| Your instructions |
Count the lines in the entries below that include the word "dots". Give nothing but the number.

| Records to use |
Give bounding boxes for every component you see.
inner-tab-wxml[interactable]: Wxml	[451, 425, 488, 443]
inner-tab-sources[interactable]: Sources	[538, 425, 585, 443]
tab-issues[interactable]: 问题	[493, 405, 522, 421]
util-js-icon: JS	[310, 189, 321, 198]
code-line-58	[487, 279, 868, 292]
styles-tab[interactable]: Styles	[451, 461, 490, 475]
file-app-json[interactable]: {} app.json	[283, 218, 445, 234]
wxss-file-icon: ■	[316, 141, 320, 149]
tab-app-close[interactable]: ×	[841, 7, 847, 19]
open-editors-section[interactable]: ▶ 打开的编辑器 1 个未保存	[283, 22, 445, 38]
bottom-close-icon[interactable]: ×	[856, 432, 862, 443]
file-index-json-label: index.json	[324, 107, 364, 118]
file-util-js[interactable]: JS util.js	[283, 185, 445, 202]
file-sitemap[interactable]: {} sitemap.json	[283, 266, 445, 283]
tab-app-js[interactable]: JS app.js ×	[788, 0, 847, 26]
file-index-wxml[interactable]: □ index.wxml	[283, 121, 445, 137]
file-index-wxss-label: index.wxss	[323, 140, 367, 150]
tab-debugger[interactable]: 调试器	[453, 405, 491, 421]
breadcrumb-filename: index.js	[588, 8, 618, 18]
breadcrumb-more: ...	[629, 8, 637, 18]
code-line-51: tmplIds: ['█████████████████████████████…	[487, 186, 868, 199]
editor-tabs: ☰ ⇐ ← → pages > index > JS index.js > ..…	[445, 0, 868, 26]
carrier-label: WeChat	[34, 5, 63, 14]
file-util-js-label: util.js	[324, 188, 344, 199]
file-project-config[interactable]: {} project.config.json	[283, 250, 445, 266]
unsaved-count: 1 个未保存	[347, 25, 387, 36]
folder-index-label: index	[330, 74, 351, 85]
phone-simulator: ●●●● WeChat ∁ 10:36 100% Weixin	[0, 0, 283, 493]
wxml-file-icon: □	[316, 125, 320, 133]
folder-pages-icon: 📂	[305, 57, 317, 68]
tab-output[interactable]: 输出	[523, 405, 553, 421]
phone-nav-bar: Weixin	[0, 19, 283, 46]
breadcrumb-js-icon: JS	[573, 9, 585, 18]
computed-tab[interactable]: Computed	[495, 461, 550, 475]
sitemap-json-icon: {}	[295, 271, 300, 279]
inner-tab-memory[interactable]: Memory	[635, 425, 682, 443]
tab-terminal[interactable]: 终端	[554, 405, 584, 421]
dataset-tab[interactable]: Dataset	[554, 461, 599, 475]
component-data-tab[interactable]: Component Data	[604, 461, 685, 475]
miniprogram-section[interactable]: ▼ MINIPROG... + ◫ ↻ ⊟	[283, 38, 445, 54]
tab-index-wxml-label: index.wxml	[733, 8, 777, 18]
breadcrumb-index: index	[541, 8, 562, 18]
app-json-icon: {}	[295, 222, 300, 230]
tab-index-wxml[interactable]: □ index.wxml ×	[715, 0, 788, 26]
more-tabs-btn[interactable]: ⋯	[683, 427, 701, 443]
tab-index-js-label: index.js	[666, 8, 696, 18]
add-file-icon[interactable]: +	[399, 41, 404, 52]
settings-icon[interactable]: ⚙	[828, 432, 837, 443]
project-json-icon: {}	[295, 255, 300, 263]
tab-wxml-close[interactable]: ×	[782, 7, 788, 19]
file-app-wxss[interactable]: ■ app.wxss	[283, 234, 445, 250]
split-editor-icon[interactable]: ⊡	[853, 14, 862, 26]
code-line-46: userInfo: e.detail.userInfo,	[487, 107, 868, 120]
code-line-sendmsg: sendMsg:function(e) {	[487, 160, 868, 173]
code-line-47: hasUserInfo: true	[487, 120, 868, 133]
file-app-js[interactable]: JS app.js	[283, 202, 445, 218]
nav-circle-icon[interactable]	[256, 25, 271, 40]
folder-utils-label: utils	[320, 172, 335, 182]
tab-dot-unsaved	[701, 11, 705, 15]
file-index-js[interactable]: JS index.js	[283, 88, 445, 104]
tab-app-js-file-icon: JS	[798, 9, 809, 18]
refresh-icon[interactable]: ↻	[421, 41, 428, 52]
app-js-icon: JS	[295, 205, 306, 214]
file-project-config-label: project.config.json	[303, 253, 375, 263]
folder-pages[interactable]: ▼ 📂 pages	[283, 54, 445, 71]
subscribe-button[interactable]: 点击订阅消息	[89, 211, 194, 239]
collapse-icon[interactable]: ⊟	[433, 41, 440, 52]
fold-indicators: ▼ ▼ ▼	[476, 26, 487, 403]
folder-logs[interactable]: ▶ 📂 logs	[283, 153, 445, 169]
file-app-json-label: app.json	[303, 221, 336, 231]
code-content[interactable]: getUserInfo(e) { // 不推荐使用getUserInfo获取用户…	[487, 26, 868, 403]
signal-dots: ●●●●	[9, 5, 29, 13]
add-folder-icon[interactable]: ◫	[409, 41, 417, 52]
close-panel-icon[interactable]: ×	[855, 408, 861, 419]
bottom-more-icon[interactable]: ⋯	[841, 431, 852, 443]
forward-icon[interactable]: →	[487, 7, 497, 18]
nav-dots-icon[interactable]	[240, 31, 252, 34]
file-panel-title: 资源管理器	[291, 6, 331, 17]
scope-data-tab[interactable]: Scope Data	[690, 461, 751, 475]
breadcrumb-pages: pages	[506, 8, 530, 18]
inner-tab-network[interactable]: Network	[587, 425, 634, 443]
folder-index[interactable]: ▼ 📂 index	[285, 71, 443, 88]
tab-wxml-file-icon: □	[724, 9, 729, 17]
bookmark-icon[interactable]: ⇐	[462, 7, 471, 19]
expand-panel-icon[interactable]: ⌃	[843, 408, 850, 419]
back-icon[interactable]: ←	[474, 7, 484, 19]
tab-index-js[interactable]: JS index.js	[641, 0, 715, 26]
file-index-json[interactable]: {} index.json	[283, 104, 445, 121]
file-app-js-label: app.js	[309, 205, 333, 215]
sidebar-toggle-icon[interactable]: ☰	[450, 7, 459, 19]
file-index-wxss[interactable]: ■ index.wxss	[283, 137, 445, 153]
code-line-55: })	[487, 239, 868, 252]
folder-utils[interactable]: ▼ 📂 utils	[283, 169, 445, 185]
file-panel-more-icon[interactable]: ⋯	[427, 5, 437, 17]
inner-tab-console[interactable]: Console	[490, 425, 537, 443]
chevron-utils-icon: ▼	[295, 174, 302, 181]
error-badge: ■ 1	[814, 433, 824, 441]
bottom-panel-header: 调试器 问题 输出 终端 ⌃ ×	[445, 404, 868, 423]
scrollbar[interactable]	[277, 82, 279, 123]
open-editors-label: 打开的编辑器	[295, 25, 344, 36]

| Output of the task |
2